» **Exercise prompt**
Each line from the one containing "管资料。涵盖了经管领域的方方面面，给用户营造一个学习" to the end of the records below should be restated word for word; please leave out all other lines.

» **Saved data entries**
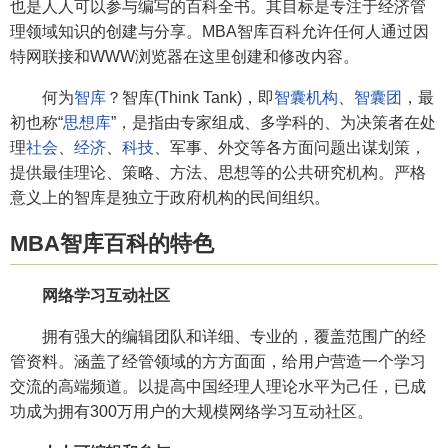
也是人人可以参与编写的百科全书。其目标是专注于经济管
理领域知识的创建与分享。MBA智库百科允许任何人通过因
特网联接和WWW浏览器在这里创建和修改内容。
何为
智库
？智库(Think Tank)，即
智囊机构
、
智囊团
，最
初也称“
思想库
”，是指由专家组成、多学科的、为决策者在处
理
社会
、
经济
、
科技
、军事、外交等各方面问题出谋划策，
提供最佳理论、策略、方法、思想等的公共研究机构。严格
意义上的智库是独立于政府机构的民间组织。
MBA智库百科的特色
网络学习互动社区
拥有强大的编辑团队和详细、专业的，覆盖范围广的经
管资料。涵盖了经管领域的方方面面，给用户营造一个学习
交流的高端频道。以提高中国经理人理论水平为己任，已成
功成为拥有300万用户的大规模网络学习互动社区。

» **Answer to the problem**
管资料。涵盖了经管领域的方方面面，给用户营造一个学习
交流的高端频道。以提高中国经理人理论水平为己任，已成
功成为拥有300万用户的大规模网络学习互动社区。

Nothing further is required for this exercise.